Ron McKernan was not a prolific songwriter, preferring to concentrate on blues covers and improvised lyrics. He composed the infrequently performed "Operator" for 1970's American Beauty. Several new songs emerged from a creatively fecund period coinciding with his health problems in 1971, most notably "Mr. Charlie", a collaboration with Dead lyricist Robert Hunter.
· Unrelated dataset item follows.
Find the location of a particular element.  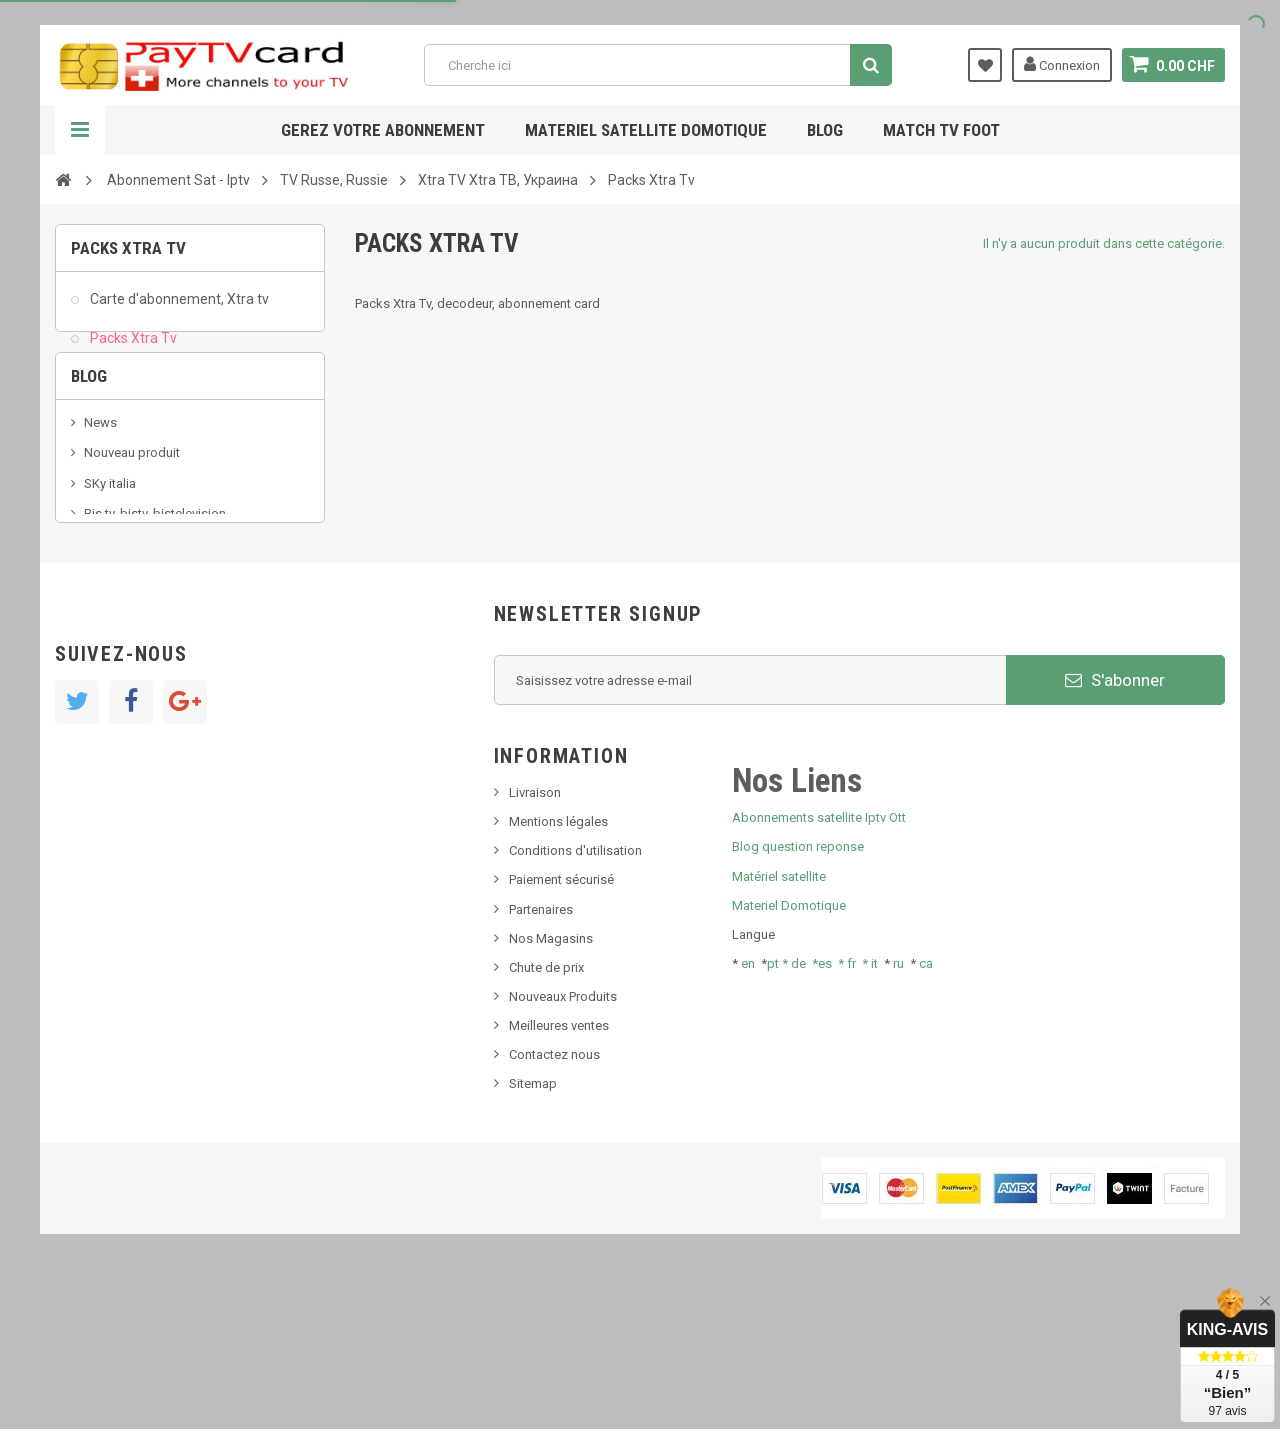

Sitemap is located at coordinates (533, 1229).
The song appeared on the live album 'Europe '72', his last with the group.
    After Ron McKernan's death, a number of recordings were found in his apartment, which have appeared as the bootleg recording The Apartment Tapes. This included two songs recorded in 1964 with future Jefferson Airplane guitarist Jorma Kaukonen. On the bootleg, Ron McKernan played acoustic guitar and piano, instruments he seldom used with the Dead.
Ron McKernan was close friends with American singer-songwriter Janis Joplin due to common musical influences and lifestyles, particularly a shared love of alcohol over other drugs; a poster from the early 1970s showed them together at 710 Ashbury. Janis joined Ron McKernan on stage at the Fillmore West on 7th June 1969, with the Grateful Dead to sing his signature "Turn On Your Love Light", reprising this duet on 16th July 1970, at the Euphoria Ballroom in San Rafael, California. image of Ron McKernan
    Ron developed a close friendship with fellow keyboardist Tom Constanten based on their mutual aversion to psychedelics and eventually served as best man at Constanten's first wedding. While his bandmates and friends were using cannabis, LSD, and other hallucinogenic drugs, Ron McKernan preferred alcoholic beverages such as Thunderbird and Southern Comfort. Ironically, Ron McKernan was arrested and fined after a cannabis bust in November 1967, at 710 Ashbury Street, the Dead's communal home, even though he did not use the drug. The event was covered in the first issue of Rolling Stone, where the reporter noted Ron McKernan had a substantial rifle collection and Ron McKernan's picture appeared on a contemporary report in the San Francisco Chronicle.
In the early years of the Grateful Dead, Ron McKernan was easily recognisable by his biker image, making him a minor celebrity. In 1969, the band's record company, Warner Bros., ran a "Pigpen Look-Alike Contest".